Here, we would talk about the different provisions that Section 186 of Companies Act 2013, deals with inter-corporate loans and investments.
About Inter-Corporate Loan
Every company has a restriction on the maximum amount of the inter-corporate loan. Every company is entitled to provide 60% of the company’s paid-up share capital, free reserves, security premium account, or 100% of free reserves and security premium account whichever is more.
If the sum of the inter-corporate loan, investment, guarantee, and securities in connection with a loan that is already been made and proposed does not match with the above specific limit, inter-corporate loan and investment, then it can be processed by passing board resolution with consent of all the directors present at the board meeting.
Contrary to this, if it is beyond the specified limit, then a prior special resolution needs to be passed and prior approval is required from the financial institution is required, the latter if the term loan is subsisting.
What are the Restrictions on Inter-Corporate Loan?
Any company that has defaulted in paying the interest amount is barred from making any inter-corporate loan, guarantee, and security.
The prohibition will be effective until the default is completely cleared by the company.
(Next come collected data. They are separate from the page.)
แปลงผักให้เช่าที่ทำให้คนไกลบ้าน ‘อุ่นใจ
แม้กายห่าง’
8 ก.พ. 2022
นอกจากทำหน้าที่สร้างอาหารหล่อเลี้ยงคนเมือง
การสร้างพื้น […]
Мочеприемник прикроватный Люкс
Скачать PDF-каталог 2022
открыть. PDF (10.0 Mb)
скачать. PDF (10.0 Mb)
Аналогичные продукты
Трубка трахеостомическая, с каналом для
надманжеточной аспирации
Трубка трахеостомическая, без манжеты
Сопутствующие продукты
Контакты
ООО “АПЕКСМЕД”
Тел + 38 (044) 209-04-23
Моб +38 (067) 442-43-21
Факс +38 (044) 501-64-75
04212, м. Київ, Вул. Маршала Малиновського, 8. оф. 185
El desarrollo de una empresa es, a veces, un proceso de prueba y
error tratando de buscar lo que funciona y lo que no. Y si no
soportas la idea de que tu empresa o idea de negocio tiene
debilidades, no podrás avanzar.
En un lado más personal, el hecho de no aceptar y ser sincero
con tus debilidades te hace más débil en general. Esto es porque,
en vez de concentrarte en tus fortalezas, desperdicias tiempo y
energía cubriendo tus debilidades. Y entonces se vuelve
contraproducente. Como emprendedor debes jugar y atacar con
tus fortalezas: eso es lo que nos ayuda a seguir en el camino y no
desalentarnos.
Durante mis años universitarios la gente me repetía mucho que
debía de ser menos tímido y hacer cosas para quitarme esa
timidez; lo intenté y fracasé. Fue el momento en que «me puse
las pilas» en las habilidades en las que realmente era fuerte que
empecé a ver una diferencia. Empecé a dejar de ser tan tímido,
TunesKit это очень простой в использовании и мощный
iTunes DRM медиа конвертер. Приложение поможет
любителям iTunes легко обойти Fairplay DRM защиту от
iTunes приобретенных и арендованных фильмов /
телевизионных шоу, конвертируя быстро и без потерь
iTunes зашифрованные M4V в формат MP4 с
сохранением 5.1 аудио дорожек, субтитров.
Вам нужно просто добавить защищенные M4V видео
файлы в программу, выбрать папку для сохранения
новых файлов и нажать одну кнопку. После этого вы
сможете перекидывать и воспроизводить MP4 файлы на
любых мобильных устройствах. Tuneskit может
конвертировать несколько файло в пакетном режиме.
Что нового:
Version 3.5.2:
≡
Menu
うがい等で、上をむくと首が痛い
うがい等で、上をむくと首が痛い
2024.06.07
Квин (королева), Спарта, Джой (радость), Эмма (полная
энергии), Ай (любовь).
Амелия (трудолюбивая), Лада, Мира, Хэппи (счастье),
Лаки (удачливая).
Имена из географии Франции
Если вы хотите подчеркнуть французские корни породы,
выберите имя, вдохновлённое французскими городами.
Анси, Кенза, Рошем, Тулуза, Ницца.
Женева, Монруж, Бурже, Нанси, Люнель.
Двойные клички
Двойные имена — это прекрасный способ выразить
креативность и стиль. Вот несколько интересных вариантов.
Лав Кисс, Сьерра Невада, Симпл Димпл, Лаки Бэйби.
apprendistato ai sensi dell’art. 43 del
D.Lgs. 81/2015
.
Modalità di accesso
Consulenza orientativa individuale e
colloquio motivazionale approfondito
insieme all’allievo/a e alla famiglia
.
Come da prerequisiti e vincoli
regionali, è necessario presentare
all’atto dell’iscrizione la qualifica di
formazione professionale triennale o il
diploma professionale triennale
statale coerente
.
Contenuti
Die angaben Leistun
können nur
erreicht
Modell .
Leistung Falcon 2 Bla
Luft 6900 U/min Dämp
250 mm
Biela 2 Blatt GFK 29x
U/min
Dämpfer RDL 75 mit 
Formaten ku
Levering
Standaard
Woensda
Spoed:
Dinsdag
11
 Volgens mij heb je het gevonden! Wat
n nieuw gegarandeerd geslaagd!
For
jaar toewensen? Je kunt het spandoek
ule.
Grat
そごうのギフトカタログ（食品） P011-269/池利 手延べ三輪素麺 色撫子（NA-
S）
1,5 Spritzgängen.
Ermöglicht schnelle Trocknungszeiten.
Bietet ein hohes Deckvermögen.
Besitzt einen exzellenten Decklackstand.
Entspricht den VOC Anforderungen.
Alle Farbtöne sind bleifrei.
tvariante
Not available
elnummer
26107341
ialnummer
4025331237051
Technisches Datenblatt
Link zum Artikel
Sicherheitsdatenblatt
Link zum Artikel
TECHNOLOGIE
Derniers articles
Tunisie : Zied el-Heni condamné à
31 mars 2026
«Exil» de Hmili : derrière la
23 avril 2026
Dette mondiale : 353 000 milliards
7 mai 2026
Also, the company is not allowed to make double layers of investment companies, except:
(i) a company from acquiring any other company incorporated in a country outside India if such other company has investment subsidiaries beyond two layers as per the laws of such country;
(ii) a subsidiary company from having any investment subsidiary for the purposes of meeting the requirements under any law or under any rule or regulation framed under any law for the time being in force.
Interest rates on Inter-Corporate loans
Loans are not allowed to be offered at an interest rate lower than the prevailing yield of one year, three years, five years, ten years of Government Security closest to the tenor of the loan.
This is not applicable to companies that provide loans for industrial and research development projects, where 26% or more of the paid-up capital is held by the government.
Procedure for applying
The procedure below is followed by every company for providing loans to any other corporate body, providing security or guarantee.
Step 1- Any company can offer a loan or provide security to any other corporate body through the Board resolution that is 60% of its paid-up capital, security premium account, and free reserves or 100% of its free reserves and security premium, the one that is more.
Step 2-When the above requirements get fulfilled then a Board of Directors meeting is arranged where notice and proposals for granting a loan and other important discussions are done.
Step 3- No investment, loan, guarantee, or security can be provided by any company unless every member present at the board passes with the consent of all the directors present at the meeting.
Step 4- It is required to check whether there is an existing loan from any public financial institution, and if so then prior permission from the financial institution is required. But, if the aggregate loan, investment, guarantee, and security that are proposed are within the limits as mentioned under Section 186(2) and there is no default in the repayment of loan or Interest, no prior approval of public financial institution is required.
Step 5-Once the source of funds and requirements are decided, the Board is going to decide on one of the directors or any person who will apply for the approval to the public financial institution.
Step 6-A general meeting needs to be arranged providing proper notice, where the special resolution needs to pass.
Step 7-The copy of the special resolution in Form MGT-14 needs to be filed along with the fees that need to be given as per the Companies Rules, 2014 with the Registrar within 30 days of passing the resolution.
Step 8-All the required documents need to be attached as per the requirements of the form.
Step 9-The registers need to maintain in Form MBP-2 by the company providing the loan.
Step 10-Entries in the register would be made as per the transactions of getting such a loan or providing the guarantee.
Step 11-Ensuring that no loan would be provided at an interest rate lower than the current yield of one, three, five, or ten years of the Government security close to the tenor of the loan.
Step 12-The Company needs to disclose the financial statement stating full particulars about the purpose for which the financial institution is taking the loan.
Step 13-Scrutinizing the repayment history of the company related to repayment of any deposits or interests.
Penalty for Contravention of Section 186
For Company-The Company that is a default under Section 186 needs to pay a penalty of not less than Rs. 25000 and can exceed up to Rs. 5 lakhs.
For Officer- Every officer of the company who is at default would be punishable with imprisonment for a term period that may exceed up to 2 years and the penalty would not be less than Rs. 25000 but might extend to Rs.1 lakh.